## TASK INSTRUCTIONS
The required output is the exact run of lines below that opens at the line with "Describe the element at coordinates (390, 436)" and closes at the line with "What do you see at coordinates (80, 814)".

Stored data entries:
_ _ _ _
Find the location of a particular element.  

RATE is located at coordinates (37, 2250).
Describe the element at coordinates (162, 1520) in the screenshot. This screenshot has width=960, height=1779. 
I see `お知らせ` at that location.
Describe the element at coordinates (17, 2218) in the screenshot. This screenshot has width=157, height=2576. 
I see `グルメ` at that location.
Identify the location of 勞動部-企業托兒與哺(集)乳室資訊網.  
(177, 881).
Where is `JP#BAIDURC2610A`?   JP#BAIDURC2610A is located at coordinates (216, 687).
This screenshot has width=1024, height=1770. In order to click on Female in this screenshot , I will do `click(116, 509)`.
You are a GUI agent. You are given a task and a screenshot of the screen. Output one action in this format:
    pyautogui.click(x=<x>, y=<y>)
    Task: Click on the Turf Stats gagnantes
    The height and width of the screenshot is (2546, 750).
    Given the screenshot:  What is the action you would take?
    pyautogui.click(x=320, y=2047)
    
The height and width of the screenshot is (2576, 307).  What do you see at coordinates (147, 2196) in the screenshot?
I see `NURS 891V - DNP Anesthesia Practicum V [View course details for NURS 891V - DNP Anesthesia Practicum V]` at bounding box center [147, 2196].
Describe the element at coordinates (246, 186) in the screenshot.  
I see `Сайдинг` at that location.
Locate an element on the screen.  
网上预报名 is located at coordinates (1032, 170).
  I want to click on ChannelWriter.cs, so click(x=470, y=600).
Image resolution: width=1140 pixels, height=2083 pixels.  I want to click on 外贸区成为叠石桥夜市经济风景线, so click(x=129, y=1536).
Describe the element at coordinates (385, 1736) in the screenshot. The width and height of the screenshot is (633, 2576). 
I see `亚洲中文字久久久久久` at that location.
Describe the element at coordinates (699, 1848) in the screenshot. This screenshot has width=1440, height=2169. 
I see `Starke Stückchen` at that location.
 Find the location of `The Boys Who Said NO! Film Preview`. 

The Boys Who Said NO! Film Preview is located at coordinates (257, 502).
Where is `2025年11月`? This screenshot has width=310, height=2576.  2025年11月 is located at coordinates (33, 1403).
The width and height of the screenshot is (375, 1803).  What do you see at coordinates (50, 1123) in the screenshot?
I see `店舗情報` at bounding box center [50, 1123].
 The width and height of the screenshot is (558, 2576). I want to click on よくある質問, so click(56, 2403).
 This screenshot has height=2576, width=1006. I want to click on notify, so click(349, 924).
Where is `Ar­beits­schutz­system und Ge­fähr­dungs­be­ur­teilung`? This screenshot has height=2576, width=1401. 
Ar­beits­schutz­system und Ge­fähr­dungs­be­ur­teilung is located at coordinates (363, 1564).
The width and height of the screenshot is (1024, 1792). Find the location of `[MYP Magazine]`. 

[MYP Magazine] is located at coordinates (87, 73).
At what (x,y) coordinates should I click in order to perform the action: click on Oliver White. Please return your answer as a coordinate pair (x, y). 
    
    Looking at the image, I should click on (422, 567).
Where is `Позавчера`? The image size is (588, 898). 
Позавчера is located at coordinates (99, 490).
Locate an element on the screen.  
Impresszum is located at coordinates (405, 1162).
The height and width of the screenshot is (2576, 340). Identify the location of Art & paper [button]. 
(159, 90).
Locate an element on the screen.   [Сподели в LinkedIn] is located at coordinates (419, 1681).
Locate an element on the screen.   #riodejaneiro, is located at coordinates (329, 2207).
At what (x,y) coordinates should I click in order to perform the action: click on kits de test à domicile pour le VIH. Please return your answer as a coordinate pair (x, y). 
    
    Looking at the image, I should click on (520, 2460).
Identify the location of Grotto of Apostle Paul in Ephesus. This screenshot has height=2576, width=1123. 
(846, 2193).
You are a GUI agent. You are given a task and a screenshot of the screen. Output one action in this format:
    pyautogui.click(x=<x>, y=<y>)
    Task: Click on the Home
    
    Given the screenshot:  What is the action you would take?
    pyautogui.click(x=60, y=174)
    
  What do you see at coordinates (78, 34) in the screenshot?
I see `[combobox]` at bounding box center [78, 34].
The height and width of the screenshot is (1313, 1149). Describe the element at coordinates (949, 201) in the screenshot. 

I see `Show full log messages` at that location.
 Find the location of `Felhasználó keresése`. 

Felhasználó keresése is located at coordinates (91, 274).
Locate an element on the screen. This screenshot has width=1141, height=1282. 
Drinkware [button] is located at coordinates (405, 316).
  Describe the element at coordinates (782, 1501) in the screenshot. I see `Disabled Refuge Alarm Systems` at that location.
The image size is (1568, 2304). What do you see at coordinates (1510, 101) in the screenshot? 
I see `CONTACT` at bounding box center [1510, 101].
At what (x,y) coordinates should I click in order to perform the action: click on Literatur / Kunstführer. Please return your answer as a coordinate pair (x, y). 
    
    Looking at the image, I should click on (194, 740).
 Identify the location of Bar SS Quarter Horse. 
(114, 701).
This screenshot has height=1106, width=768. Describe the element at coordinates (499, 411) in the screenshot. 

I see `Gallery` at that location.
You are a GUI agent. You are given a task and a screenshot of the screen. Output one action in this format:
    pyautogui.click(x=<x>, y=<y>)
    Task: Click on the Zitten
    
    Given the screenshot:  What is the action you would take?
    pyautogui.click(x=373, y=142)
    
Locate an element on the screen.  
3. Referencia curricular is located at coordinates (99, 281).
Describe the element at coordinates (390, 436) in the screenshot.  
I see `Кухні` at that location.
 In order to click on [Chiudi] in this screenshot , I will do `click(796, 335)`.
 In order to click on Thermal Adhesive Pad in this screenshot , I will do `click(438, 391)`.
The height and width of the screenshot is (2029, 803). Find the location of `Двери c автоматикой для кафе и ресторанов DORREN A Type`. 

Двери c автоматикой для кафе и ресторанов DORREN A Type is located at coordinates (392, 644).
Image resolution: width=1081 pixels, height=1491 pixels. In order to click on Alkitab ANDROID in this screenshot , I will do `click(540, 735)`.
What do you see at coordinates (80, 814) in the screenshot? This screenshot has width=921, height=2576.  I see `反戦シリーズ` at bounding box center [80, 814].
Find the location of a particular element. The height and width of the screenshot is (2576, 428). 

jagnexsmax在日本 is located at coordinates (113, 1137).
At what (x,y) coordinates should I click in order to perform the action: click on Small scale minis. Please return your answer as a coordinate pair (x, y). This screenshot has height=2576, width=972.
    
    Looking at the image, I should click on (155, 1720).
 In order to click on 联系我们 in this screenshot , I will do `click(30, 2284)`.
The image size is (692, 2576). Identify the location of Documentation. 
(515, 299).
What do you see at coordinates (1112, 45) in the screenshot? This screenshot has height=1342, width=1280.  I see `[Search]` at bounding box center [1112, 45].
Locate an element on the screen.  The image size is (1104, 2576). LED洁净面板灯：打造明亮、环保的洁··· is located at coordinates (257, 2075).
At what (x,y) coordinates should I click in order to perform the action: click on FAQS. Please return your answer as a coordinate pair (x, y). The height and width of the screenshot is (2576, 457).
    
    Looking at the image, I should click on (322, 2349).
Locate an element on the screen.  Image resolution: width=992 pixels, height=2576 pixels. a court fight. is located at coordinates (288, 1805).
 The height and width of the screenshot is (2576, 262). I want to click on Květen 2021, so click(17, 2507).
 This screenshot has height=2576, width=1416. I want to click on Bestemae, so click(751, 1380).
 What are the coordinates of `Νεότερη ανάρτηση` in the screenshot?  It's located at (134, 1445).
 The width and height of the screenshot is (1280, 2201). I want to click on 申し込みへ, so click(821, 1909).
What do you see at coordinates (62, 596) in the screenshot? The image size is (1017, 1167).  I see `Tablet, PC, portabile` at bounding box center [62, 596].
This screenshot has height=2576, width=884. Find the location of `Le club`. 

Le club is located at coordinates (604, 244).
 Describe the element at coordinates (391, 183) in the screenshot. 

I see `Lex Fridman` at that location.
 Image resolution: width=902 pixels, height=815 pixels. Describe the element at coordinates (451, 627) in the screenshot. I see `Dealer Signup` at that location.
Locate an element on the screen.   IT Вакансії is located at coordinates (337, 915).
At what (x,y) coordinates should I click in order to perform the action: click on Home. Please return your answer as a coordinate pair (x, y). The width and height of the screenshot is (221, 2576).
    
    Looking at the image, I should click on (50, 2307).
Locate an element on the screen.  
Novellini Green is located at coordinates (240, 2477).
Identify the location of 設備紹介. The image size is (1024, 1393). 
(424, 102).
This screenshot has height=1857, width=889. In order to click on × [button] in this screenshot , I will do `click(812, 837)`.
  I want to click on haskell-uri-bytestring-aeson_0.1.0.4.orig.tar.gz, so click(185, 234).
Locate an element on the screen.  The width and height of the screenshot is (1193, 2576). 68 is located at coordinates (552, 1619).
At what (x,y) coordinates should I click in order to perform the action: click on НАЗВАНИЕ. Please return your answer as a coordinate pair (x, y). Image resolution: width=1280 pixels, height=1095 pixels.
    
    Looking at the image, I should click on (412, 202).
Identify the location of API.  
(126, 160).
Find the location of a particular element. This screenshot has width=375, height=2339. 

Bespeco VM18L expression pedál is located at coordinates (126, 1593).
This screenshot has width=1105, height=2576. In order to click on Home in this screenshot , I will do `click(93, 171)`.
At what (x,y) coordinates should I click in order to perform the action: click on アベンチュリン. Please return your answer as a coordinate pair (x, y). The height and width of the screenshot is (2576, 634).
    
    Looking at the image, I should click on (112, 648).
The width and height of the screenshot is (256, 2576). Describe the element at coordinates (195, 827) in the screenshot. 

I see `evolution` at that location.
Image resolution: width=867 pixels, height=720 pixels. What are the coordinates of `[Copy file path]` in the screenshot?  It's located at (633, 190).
_ _ _ _
## ANSWER TO THE PROBLEM
Describe the element at coordinates (390, 436) in the screenshot.  
I see `Кухні` at that location.
 In order to click on [Chiudi] in this screenshot , I will do `click(796, 335)`.
 In order to click on Thermal Adhesive Pad in this screenshot , I will do `click(438, 391)`.
The height and width of the screenshot is (2029, 803). Find the location of `Двери c автоматикой для кафе и ресторанов DORREN A Type`. 

Двери c автоматикой для кафе и ресторанов DORREN A Type is located at coordinates (392, 644).
Image resolution: width=1081 pixels, height=1491 pixels. In order to click on Alkitab ANDROID in this screenshot , I will do `click(540, 735)`.
What do you see at coordinates (80, 814) in the screenshot? This screenshot has width=921, height=2576.  I see `反戦シリーズ` at bounding box center [80, 814].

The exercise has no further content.